Masraflar da bütçede para olmadığı için gelecek yıl bütçesinden karşılanacak.

Özellikle gecekondu halkımız, "erzak torbaları" karşılığında oy isteyen AKP'li parti örgütlerine alışık olduğu için bu karar hiç de şaşırtıcı olmadı.

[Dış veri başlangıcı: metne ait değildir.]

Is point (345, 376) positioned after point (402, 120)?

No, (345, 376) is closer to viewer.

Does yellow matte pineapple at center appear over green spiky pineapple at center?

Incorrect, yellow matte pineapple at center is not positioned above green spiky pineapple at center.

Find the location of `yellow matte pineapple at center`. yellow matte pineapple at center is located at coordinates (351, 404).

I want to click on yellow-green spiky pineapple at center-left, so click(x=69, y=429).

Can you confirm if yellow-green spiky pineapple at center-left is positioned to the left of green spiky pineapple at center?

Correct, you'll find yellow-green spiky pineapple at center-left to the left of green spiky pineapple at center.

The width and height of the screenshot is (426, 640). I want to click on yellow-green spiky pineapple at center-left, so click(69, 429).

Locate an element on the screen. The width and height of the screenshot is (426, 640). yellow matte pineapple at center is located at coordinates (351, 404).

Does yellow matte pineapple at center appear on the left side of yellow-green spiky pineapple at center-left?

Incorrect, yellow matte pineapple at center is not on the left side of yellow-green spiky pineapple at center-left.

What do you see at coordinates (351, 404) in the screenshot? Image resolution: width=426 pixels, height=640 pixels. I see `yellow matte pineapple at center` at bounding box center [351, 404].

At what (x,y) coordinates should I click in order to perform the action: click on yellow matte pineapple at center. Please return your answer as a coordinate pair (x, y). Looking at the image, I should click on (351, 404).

Ülkemiz, insan haysiyetini koruyan ve geliştiren "Sosyal Devlet" anlayışından gittikçe uzaklaşıp, insan haysiyetini zedeleyen sadaka toplumu anlayışına yaklaşıyor.

* * *

ABD'nin önderliğindeki Küreselleşme saldırısı, pek çok değerle birlikte "Sosyal Devlet" ya da "Sosyal Refah Devleti" anlayışını da sildi süpürdü.

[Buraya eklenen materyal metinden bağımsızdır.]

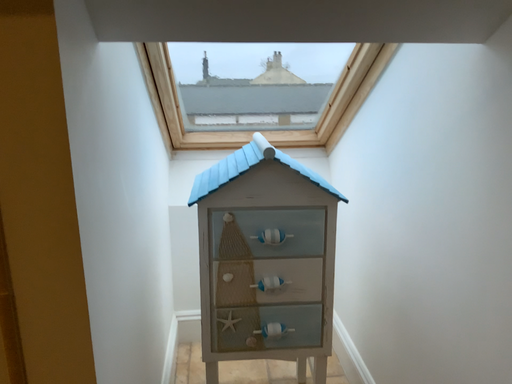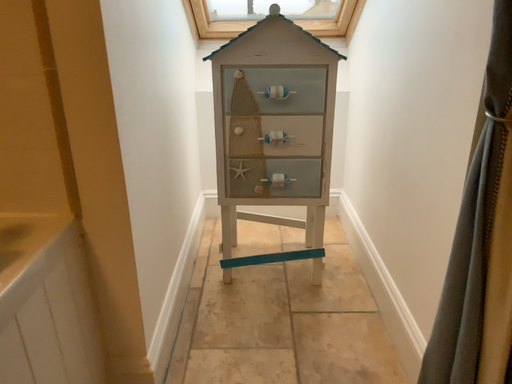 Question: How did the camera likely rotate when shooting the video?

Choices:
 (A) rotated upward
 (B) rotated downward

Answer: (B)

Sağlık ve eğitim hizmetleri neredeyse tümüyle paralı oldu, piyasa ekonomisinin kurallarına bağlandı.

Artık gittikçe tırpanlanan ve kuşa döndürülen bir emeklilik dışında vatandaşın hiçbir ekonomik hakkı ve güvencesi kalmadı.

Emekçinin örgütlenme hakkı sınırlandı ve kısıtlandı.

Sosyal adalet, sosyal güvenlik, fırsat eşitliği gibi kavramlar lanetlendi; bunlara ilişkin söylemler neredeyse vatan hainliğiyle eşit sayıldı.

* * *

Sovyetler Birliği'nin çöküşüyle, rakipsiz kalan vahşi kapitalizm, önce yazarların, entellerin zihinlerini satın aldı.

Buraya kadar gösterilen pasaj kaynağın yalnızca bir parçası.